The Widevine CDM is not installed. Attempting to fix this for the next restart.
<...>

$ ls ~/.local/lib/vivaldi
media-codecs-80.0.3987.149

$ vivaldi-stable
The Widevine CDM is not installed. Attempting to fix this for the next restart.
<...>

$ ls ~/.local/lib/vivaldi
media-codecs-80.0.3987.149  WidevineCdm

$ vivaldi-stable
<...>

<...> being unrelated regular debug output.

SeerLite commented 4 years ago

A troubleshooting document sounds nice. Should I provide any more details? I think it's also worth noting that technically not every version of ffmpeg should be affected by the linked libffmpeg. Their versions might match up in some cases AFAIK (I might be wrong).

alexherbo2 commented 4 years ago

I’m not sure about the details. You are best suited, as you are using Vivaldi.

Can I let you write the Troubleshooting entry?

SeerLite commented 4 years ago

Alright haha. Just want to note that this is the first time I do anything like this. Should I fork, create the doc and do a pull request?

SeerLite commented 4 years ago

Hey, I used your example and managed to somewhat override krabby.commands.mpv and krabby.commands.mpvResume. As far as I understand, this is by communicating directly with the Shell extension through the API, right? This is what my config.js looks like. Did I do it correctly?

const { extensions, commands, settings } = krabby
const { shell } = extensions
const { plumb } = commands

commands.mpv = ({ selections, callback = (link) => link.href, reverse = false } = {}) => {
  const playlist = commands.getElements(selections).map(callback)
  if (reverse) {
    playlist.reverse()
  }
  shell.port.postMessage({
    command: 'mpv',
    arguments: [...settings['mpv-config'], ...playlist],
    environment: {
      LD_PRELOAD: ''
    }
  })
}

commands.mpvResume = () => {
  const media = commands.player().media
  media.pause()
  shell.port.postMessage({
      command: 'mpv',
      arguments: [...settings['mpv-config'], location.href, '-start', media.currentTime.toString()],
      environment: {
        LD_PRELOAD: ''
      }
  })
}

Edit: I just realized I left a console.log there. I removed it now.

This overrides the mpv commands for every context except for Document, in which case the default mpv command runs instead. (this is e.g. when pressing m on a YouTube page in Document context).

I'm kind of confused though. As you said, krabby.commands.mpv and krabby.commands.mpvResume are defined both in krabby/web/krabby.js and in krabby/extension/extension.js. I also see that they use different implementations. One uses plumb while the other one uses shell. What's the difference between the two? Is this why the override doesn't work for the Document context? Why are these two definitions necesary in the first place?

Sorry if the questions are dumb. I'm just now kind of starting to understand javascript, and I don't really know how the extension/browser works in depth.
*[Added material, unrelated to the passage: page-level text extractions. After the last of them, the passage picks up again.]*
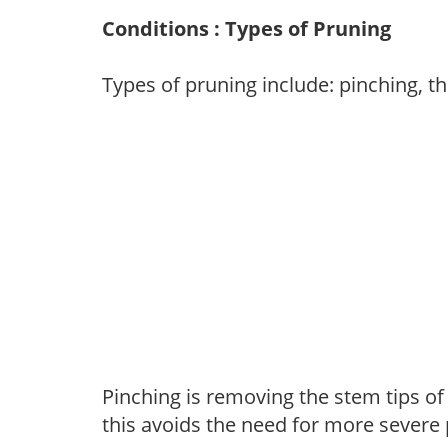
Conditions : Types of Pruning
Types of pruning include: pinching, t
Pinching is removing the stem tips o
this avoids the need for more severe 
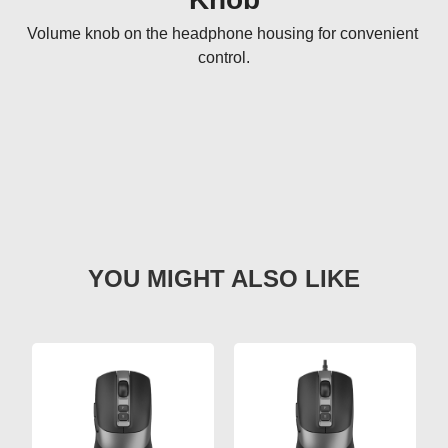
Volume knob on the headphone housing for convenient 
control.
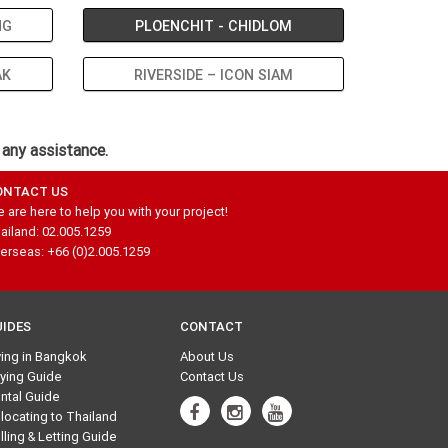
NG
PLOENCHIT - CHIDLOM
AK
RIVERSIDE – ICON SIAM
 any assistance.
ONTACT US
 are here to help you with your project!
ailand: 02.005.1259
erseas: +66 (0)2.005.1259
UIDES
CONTACT
ving in Bangkok
About Us
ying Guide
Contact Us
ntal Guide
locating to Thailand
lling & Letting Guide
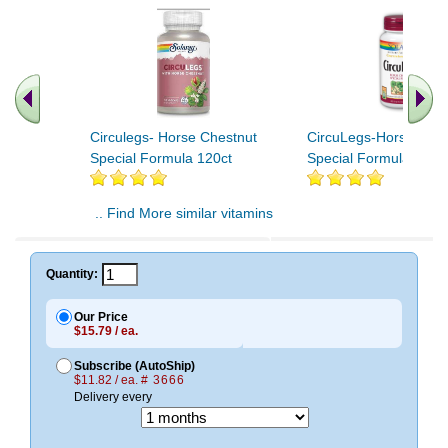
Circulegs- Horse Chestnut
CircuLegs-Horse Ches
Special Formula 120ct
Special Formula 60ct
.. Find More similar vitamins
..
Quantity:
Our Price
$15.79 / ea.
Subscribe (AutoShip)
$11.82 / ea.
# 3666
Delivery every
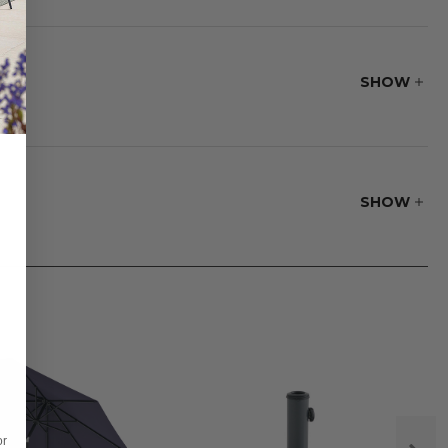
port and relax in
SHOW
SHOW
or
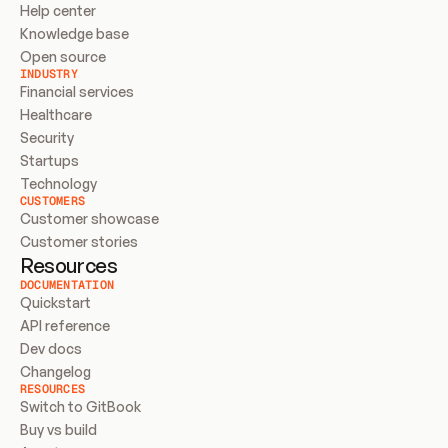
Help center
Knowledge base
Open source
INDUSTRY
Financial services
Healthcare
Security
Startups
Technology
CUSTOMERS
Customer showcase
Customer stories
Resources
DOCUMENTATION
Quickstart
API reference
Dev docs
Changelog
RESOURCES
Switch to GitBook
Buy vs build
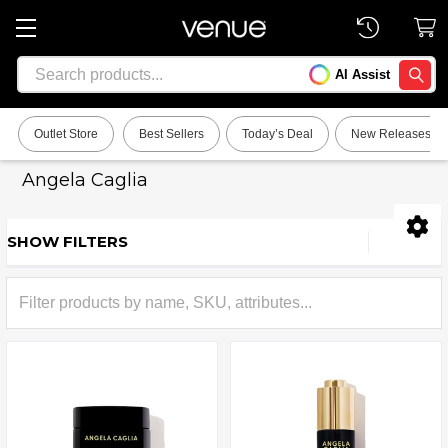
Search
AI Assist
SEARC
Outlet Store
Best Sellers
Today’s Deal
New Releases
Angela Caglia
SHOW FILTERS
Sidebar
I'll gladly set up the Troubleshooting doc if I manage to fix this issue globally.

alexherbo2 commented 4 years ago

krabby/web/krabby.js is the base object.

It is used in krabby.netlify.app and for the surf support. The plumb method copies JSON messages (for example, mpv commands) to your clipboard. It is left to you to do something with that message; you can open mpv, etc.


krabby/extension/extension.js is the WebExtension part.

It is used in Chrome (Chromium-based) and Firefox browsers. It inherits from the base object.


Example – Plumbing

Copy to your clipboard:

["mpv", "https://youtu.be/4FbQre9VQLI"]

Run the plumb command:

plumb mpv

Take a look at the manifest files and init.js in the web and extension directories.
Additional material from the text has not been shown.